Museum staff are now working on long-range implementations, trying to implement the goals developed from their mission statement into a long-range plan, and to integrate that into the staff members’ individual goals.

Torno suggests that new groups reach out for help when they need it. “Realize,” she says, “that there are other people out there who are going through the same traumas that you are. These people can help you with problems that you might have with M-Quality.”

From U-M Hospitals

Rosanne Whitehouse, associate hospital administrator in Operations and Ambulatory Systems, explains her team’s project. “We look at those activities that support the patient care process, those that cross departments and services. We chose to look at the requisition process—we wanted to be sure that we were getting feedback to patients who had an abnormal test result.”

The Lab Requisition Quality Improvement Team is a cross-functional team, comprised of staff from pathology, medical research, nursing, administration, radiology and risk management. The group discovered that the location code, which tells in what clinic a patient was seen, was missing or illegible on more than 55 percent of the requisitions. Since this code is critical to getting a test result back to a physician, the team decided to tackle this problem.

The team collected data from every service and identified the services with the best and worst records with location codes. The team interviewed the services and discovered various causes of the problem.

“We looked at all the root causes, did fishbone diagramming and identified three major areas that needed improvement,” Whitehouse says. “We needed to improve the form itself, to educate people on what a location code is and how to use it, and to look at the test ordering process as a whole.”

A sub-team standardized the design of the forms. In fact, the new form removes six steps from the test requisition process. The process has worked so well that almost every clinic has started to use the form to order lab tests.

The team’s success has been recognized outside the University: they won a national award from the Society for Ambulatory Care Professionals. Says Whitehouse, “our project was a winner because of the way we managed the process, working with our customers, getting feedback from our customers, using a multi-disciplinary team, looking at everyday processes and really following the total quality methodology.”

From Purchasing

The Small Payments Team was formed through the Purchasing/Operations work group charged with improving the system used by the University for purchases of less than $500. The University does about 130,000 purchase orders a year, 75 percent of which are for less than $500. This means that 75 percent of the time is spent processing transactions that represent only 2 percent of dollars spent.
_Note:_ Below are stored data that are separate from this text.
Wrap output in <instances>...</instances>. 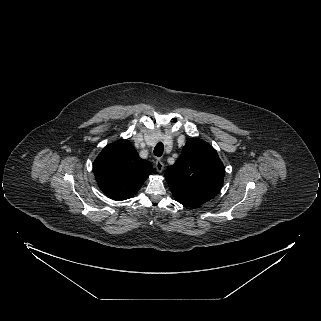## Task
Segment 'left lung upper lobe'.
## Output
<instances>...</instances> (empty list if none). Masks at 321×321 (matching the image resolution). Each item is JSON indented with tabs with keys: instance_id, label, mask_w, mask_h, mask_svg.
I'll return each instance as SVG.
<instances>
[{
	"instance_id": "obj_1",
	"label": "left lung upper lobe",
	"mask_w": 321,
	"mask_h": 321,
	"mask_svg": "<svg viewBox=\"0 0 321 321\" xmlns=\"http://www.w3.org/2000/svg\"><path fill=\"white\" fill-rule=\"evenodd\" d=\"M165 179L176 201L198 207L220 191L224 165L212 146L192 138L186 142L179 159L167 168Z\"/></svg>"
}]
</instances>
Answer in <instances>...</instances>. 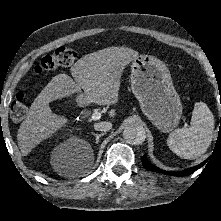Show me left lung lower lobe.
I'll return each mask as SVG.
<instances>
[{"label":"left lung lower lobe","instance_id":"obj_1","mask_svg":"<svg viewBox=\"0 0 221 221\" xmlns=\"http://www.w3.org/2000/svg\"><path fill=\"white\" fill-rule=\"evenodd\" d=\"M142 163H143V166L147 169H149L150 171H153V172H160V173H163V174H167V175H173V176H187L189 174H192L194 173L197 169H199L200 167H202L204 165L205 162L201 163L200 165L196 166V167H192V168H188L184 171H179V172H168V171H164V170H161L159 169L158 167L154 166L153 164H151L147 158H146V155H144L142 157Z\"/></svg>","mask_w":221,"mask_h":221}]
</instances>
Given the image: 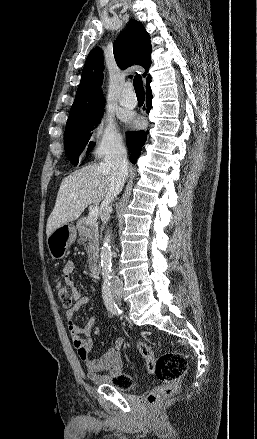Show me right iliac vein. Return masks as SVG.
<instances>
[{"mask_svg": "<svg viewBox=\"0 0 257 439\" xmlns=\"http://www.w3.org/2000/svg\"><path fill=\"white\" fill-rule=\"evenodd\" d=\"M115 297H116V298H121V297H122V294H121V293H115Z\"/></svg>", "mask_w": 257, "mask_h": 439, "instance_id": "1", "label": "right iliac vein"}]
</instances>
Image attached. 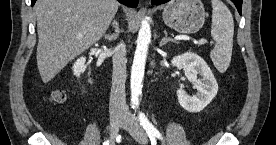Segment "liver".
I'll list each match as a JSON object with an SVG mask.
<instances>
[{
    "instance_id": "obj_1",
    "label": "liver",
    "mask_w": 276,
    "mask_h": 145,
    "mask_svg": "<svg viewBox=\"0 0 276 145\" xmlns=\"http://www.w3.org/2000/svg\"><path fill=\"white\" fill-rule=\"evenodd\" d=\"M118 5L116 0H37V66L43 83L100 40Z\"/></svg>"
}]
</instances>
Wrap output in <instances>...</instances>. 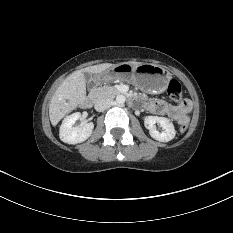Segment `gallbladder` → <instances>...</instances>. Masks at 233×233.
Returning a JSON list of instances; mask_svg holds the SVG:
<instances>
[{
  "instance_id": "bac80fb5",
  "label": "gallbladder",
  "mask_w": 233,
  "mask_h": 233,
  "mask_svg": "<svg viewBox=\"0 0 233 233\" xmlns=\"http://www.w3.org/2000/svg\"><path fill=\"white\" fill-rule=\"evenodd\" d=\"M84 78H85L87 84L89 85V83H90V81L92 79V75L90 73H88V72H84Z\"/></svg>"
}]
</instances>
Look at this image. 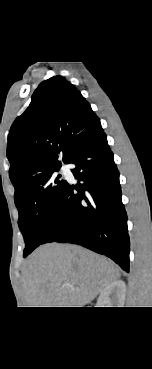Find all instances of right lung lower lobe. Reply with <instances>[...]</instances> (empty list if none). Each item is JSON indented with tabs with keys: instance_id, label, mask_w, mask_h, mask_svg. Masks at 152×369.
<instances>
[{
	"instance_id": "98d812e1",
	"label": "right lung lower lobe",
	"mask_w": 152,
	"mask_h": 369,
	"mask_svg": "<svg viewBox=\"0 0 152 369\" xmlns=\"http://www.w3.org/2000/svg\"><path fill=\"white\" fill-rule=\"evenodd\" d=\"M68 163L79 186L67 183L44 243L82 245L129 271L127 213L121 201L119 172L101 129L83 143ZM78 191V193L75 192Z\"/></svg>"
}]
</instances>
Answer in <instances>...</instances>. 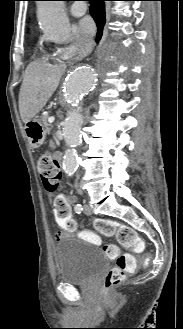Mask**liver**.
<instances>
[{"mask_svg":"<svg viewBox=\"0 0 183 329\" xmlns=\"http://www.w3.org/2000/svg\"><path fill=\"white\" fill-rule=\"evenodd\" d=\"M64 65H49L40 61L30 63L19 92V111L24 123L34 118L57 89Z\"/></svg>","mask_w":183,"mask_h":329,"instance_id":"obj_1","label":"liver"}]
</instances>
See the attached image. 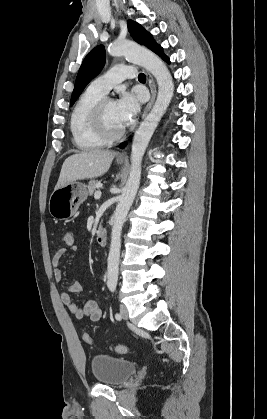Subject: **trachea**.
<instances>
[{
	"label": "trachea",
	"mask_w": 267,
	"mask_h": 419,
	"mask_svg": "<svg viewBox=\"0 0 267 419\" xmlns=\"http://www.w3.org/2000/svg\"><path fill=\"white\" fill-rule=\"evenodd\" d=\"M138 79H139V80H146V76H145V74L140 73V74L138 75Z\"/></svg>",
	"instance_id": "obj_1"
}]
</instances>
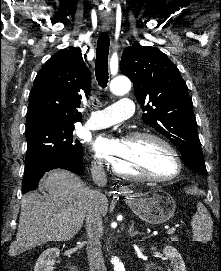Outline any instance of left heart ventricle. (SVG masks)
Here are the masks:
<instances>
[{"mask_svg":"<svg viewBox=\"0 0 221 271\" xmlns=\"http://www.w3.org/2000/svg\"><path fill=\"white\" fill-rule=\"evenodd\" d=\"M152 137L134 141L136 156H120L115 160L114 168L118 175H149V177H176V166H169L167 147H160Z\"/></svg>","mask_w":221,"mask_h":271,"instance_id":"1","label":"left heart ventricle"}]
</instances>
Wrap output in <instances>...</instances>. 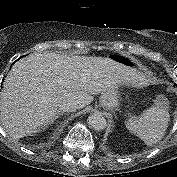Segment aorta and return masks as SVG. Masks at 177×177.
<instances>
[{
    "label": "aorta",
    "mask_w": 177,
    "mask_h": 177,
    "mask_svg": "<svg viewBox=\"0 0 177 177\" xmlns=\"http://www.w3.org/2000/svg\"><path fill=\"white\" fill-rule=\"evenodd\" d=\"M89 125L97 131L104 130L107 127L106 119L100 114H93L88 117Z\"/></svg>",
    "instance_id": "aorta-1"
}]
</instances>
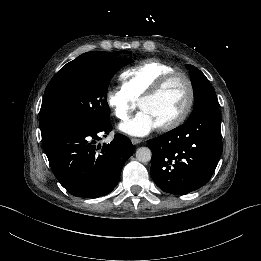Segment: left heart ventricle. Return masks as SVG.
I'll list each match as a JSON object with an SVG mask.
<instances>
[{"instance_id": "left-heart-ventricle-1", "label": "left heart ventricle", "mask_w": 261, "mask_h": 261, "mask_svg": "<svg viewBox=\"0 0 261 261\" xmlns=\"http://www.w3.org/2000/svg\"><path fill=\"white\" fill-rule=\"evenodd\" d=\"M188 98V88L183 78H175L154 99L141 104V110L147 111L161 126L178 116Z\"/></svg>"}]
</instances>
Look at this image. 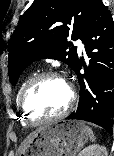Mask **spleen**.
<instances>
[{
    "label": "spleen",
    "instance_id": "spleen-1",
    "mask_svg": "<svg viewBox=\"0 0 114 156\" xmlns=\"http://www.w3.org/2000/svg\"><path fill=\"white\" fill-rule=\"evenodd\" d=\"M88 135H89V138L92 142L95 141L94 133L90 128H88Z\"/></svg>",
    "mask_w": 114,
    "mask_h": 156
}]
</instances>
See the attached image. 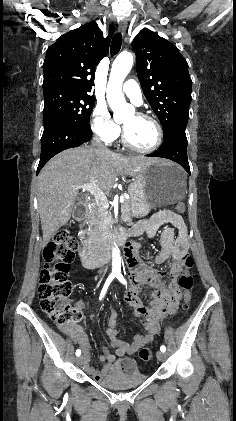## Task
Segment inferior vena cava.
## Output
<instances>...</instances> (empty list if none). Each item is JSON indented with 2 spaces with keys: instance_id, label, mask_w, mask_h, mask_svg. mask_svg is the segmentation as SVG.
<instances>
[{
  "instance_id": "1",
  "label": "inferior vena cava",
  "mask_w": 236,
  "mask_h": 421,
  "mask_svg": "<svg viewBox=\"0 0 236 421\" xmlns=\"http://www.w3.org/2000/svg\"><path fill=\"white\" fill-rule=\"evenodd\" d=\"M92 146H98V148H102V150H109L105 144H101L100 138H98V136H93Z\"/></svg>"
}]
</instances>
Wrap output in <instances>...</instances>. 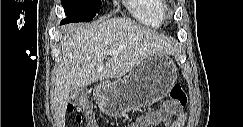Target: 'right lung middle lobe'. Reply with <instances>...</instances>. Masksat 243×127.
Here are the masks:
<instances>
[{"mask_svg":"<svg viewBox=\"0 0 243 127\" xmlns=\"http://www.w3.org/2000/svg\"><path fill=\"white\" fill-rule=\"evenodd\" d=\"M66 18L61 24L90 21L100 11V0H61Z\"/></svg>","mask_w":243,"mask_h":127,"instance_id":"right-lung-middle-lobe-1","label":"right lung middle lobe"}]
</instances>
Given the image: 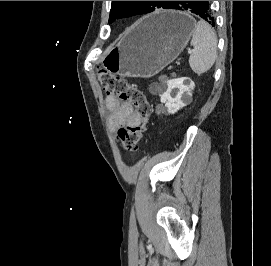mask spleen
Returning <instances> with one entry per match:
<instances>
[{"label":"spleen","instance_id":"obj_1","mask_svg":"<svg viewBox=\"0 0 271 266\" xmlns=\"http://www.w3.org/2000/svg\"><path fill=\"white\" fill-rule=\"evenodd\" d=\"M191 45L194 49L189 65L193 72L202 75L211 69L217 58V36L207 22L200 20L195 23Z\"/></svg>","mask_w":271,"mask_h":266}]
</instances>
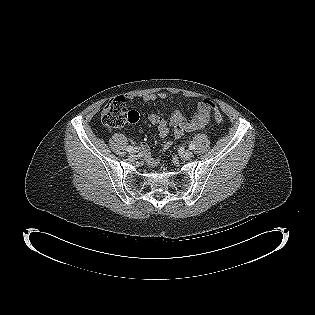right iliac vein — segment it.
Instances as JSON below:
<instances>
[{"label": "right iliac vein", "mask_w": 315, "mask_h": 315, "mask_svg": "<svg viewBox=\"0 0 315 315\" xmlns=\"http://www.w3.org/2000/svg\"><path fill=\"white\" fill-rule=\"evenodd\" d=\"M137 152H138L137 149L133 150V151H132V154H131V157H135V155L137 154Z\"/></svg>", "instance_id": "right-iliac-vein-1"}]
</instances>
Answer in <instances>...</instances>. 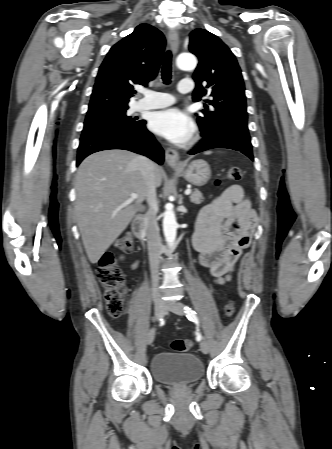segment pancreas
<instances>
[{
	"instance_id": "cf45deb5",
	"label": "pancreas",
	"mask_w": 332,
	"mask_h": 449,
	"mask_svg": "<svg viewBox=\"0 0 332 449\" xmlns=\"http://www.w3.org/2000/svg\"><path fill=\"white\" fill-rule=\"evenodd\" d=\"M203 199V195L199 190H194L190 196V201L194 204H201Z\"/></svg>"
}]
</instances>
The team started by doing customer surveys to identify the greatest source of frustration for staff who process small orders. They found that the most difficult transaction was prepayments for such items as dues and subscription renewals that require sending a check sent with the order.

The team created a flowchart to outline the process. After brainstorming, they used multivoting, another M-Quality tool, and came up with the idea of a departmental credit card.

Departments receive a U-M charge card, which can be used to place orders with a vendor over the phone. Six months after its inception there are 150 charge cards in place.

How crucial was M-Quality to this project? Says Steve Royce, manager at M-Stores, “M-Quality gave us the framework—we use its practical tools, such as consensus, respecting others and critiques. There’s been a real spillover from the M-Quality methods into the everyday workplace.”

In addition to greatly reduced headaches for the Purchasing staff, Royce sees another benefit—a more efficient procedure that will free up Purchasing’s time for negotiating with vendors. That means more time to help departments save money on high-dollar expenditures.

“It’s been really great to work together and come up with a solution that satisfies people,” Royce says. “We fixed something that was broken.”